Records supplied section start

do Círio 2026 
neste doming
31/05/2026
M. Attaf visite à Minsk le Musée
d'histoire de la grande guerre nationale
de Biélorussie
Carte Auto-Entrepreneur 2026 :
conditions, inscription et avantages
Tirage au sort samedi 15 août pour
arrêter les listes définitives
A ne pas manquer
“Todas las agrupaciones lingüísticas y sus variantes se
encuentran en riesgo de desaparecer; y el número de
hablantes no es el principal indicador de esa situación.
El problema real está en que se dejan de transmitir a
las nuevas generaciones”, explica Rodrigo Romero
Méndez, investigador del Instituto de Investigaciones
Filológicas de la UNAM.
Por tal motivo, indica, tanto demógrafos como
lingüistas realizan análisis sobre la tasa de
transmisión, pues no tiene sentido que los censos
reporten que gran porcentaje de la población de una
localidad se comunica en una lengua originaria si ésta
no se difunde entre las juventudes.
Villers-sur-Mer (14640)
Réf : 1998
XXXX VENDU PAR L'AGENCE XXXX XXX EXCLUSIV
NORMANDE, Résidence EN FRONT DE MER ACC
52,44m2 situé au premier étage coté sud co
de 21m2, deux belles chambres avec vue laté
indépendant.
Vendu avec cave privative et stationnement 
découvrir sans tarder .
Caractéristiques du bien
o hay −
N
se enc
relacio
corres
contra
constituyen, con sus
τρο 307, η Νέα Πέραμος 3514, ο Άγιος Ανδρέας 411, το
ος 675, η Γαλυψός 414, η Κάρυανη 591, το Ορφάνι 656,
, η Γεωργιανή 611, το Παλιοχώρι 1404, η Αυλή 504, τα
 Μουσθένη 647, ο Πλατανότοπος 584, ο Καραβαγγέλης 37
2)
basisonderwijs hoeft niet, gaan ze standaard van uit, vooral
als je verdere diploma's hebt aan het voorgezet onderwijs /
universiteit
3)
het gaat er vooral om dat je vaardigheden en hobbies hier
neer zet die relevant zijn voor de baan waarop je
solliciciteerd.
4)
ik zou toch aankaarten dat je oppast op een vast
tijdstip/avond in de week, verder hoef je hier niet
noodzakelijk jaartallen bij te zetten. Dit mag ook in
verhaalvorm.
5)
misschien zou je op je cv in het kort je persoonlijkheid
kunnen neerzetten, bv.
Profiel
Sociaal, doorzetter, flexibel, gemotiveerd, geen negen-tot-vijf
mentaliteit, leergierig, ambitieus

Records supplied section end
Records supplied section start

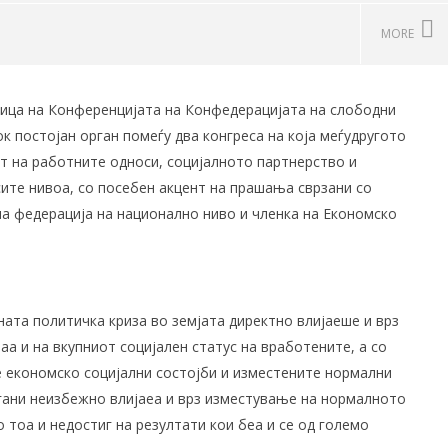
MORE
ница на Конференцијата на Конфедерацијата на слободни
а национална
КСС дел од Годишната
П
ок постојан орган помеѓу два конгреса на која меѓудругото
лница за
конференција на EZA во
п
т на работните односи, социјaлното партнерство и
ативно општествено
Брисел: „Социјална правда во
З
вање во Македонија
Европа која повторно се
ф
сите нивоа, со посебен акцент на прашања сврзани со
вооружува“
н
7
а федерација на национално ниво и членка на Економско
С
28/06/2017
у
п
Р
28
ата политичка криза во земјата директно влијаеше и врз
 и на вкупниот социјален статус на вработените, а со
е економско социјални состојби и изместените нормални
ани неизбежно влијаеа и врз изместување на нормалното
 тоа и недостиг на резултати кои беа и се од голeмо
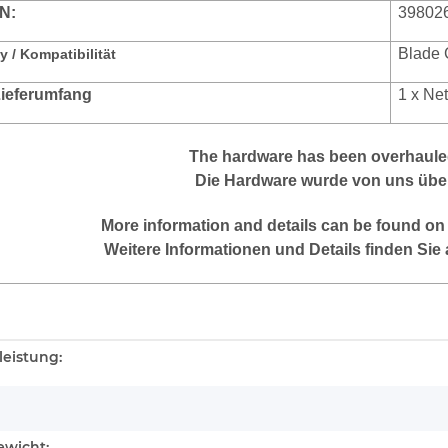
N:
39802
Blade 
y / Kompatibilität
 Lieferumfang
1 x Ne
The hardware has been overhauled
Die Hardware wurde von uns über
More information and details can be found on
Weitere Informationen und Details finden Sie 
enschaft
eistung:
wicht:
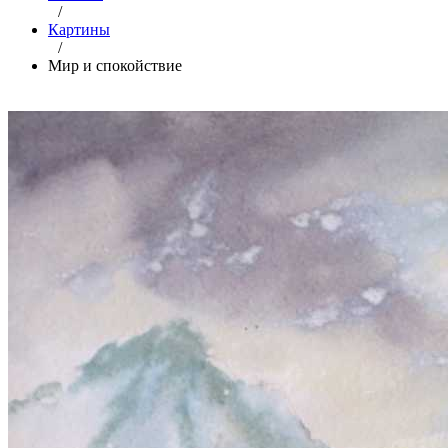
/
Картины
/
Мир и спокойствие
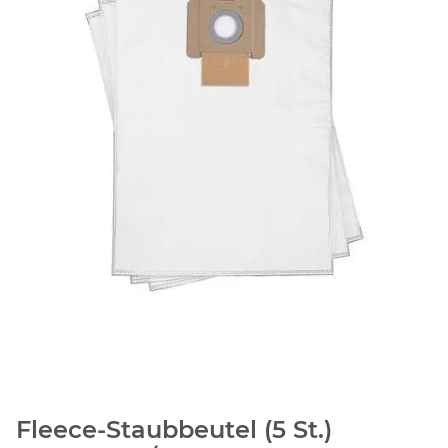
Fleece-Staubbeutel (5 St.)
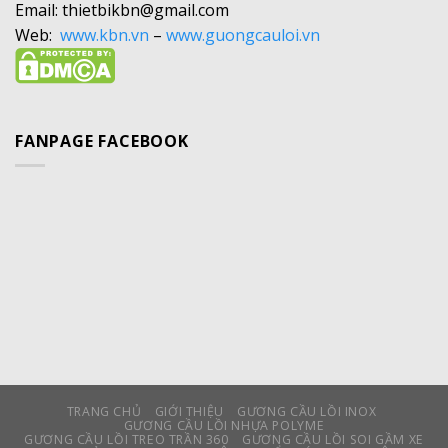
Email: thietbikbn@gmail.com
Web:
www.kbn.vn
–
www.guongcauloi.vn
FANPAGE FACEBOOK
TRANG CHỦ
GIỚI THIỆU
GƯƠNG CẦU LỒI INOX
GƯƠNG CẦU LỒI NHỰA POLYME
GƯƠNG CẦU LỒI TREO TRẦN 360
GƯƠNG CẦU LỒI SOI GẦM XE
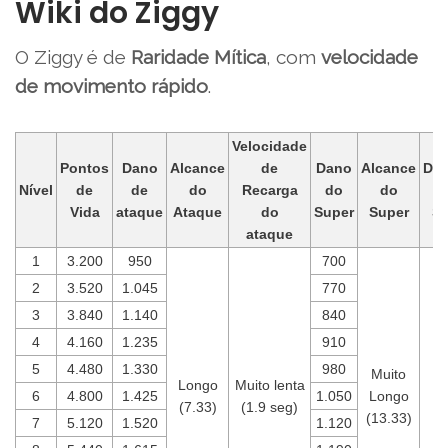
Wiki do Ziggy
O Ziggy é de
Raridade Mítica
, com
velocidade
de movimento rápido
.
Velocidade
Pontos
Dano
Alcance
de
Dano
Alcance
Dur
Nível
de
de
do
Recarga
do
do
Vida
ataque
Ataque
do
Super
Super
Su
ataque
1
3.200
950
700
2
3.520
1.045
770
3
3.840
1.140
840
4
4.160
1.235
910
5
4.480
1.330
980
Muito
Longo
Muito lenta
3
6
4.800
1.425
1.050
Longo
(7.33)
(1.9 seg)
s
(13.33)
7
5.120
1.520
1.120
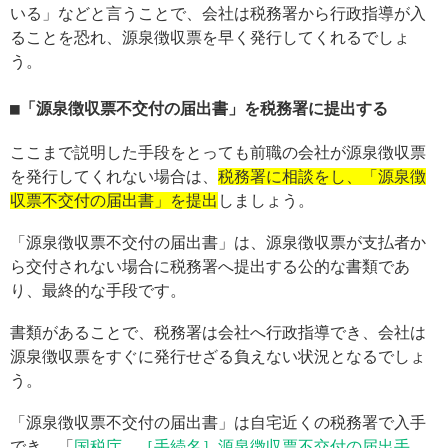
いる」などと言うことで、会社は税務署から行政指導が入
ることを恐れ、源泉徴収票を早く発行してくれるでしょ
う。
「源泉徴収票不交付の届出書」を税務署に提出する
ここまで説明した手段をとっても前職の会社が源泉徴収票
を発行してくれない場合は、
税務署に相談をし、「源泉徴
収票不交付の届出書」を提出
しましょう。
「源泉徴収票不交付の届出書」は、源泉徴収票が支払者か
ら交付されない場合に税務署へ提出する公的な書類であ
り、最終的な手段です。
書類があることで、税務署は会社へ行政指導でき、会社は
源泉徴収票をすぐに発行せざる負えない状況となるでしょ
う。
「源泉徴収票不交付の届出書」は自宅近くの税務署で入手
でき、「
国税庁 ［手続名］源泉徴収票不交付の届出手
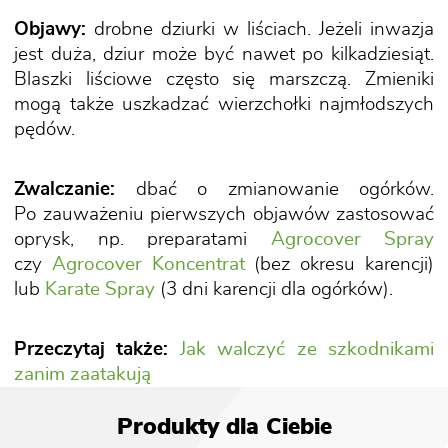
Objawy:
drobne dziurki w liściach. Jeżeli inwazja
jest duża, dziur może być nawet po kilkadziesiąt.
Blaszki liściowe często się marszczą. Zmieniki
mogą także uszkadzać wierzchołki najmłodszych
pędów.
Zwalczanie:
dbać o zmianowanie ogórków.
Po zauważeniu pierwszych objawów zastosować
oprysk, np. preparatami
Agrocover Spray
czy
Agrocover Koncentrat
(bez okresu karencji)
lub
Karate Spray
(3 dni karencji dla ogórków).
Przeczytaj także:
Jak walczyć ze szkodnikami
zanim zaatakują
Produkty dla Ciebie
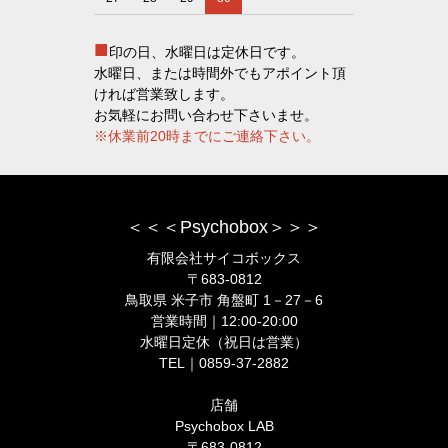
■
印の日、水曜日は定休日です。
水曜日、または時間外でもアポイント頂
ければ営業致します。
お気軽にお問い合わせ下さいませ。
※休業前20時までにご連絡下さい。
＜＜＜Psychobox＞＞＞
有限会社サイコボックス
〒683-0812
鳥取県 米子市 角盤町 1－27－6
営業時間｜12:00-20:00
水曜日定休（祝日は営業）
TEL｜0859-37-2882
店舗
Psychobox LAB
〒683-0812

Records supplied section end

» **Task to complete**
Every line from the line containing "do Círio 2026" through the line containing "encuentran en riesgo" in the records above must be retyped exactly. Leave out the rest.

» **Your solution**
do Círio 2026 
neste doming
31/05/2026
M. Attaf visite à Minsk le Musée
d'histoire de la grande guerre nationale
de Biélorussie
Carte Auto-Entrepreneur 2026 :
conditions, inscription et avantages
Tirage au sort samedi 15 août pour
arrêter les listes définitives
A ne pas manquer
“Todas las agrupaciones lingüísticas y sus variantes se
encuentran en riesgo de desaparecer; y el número de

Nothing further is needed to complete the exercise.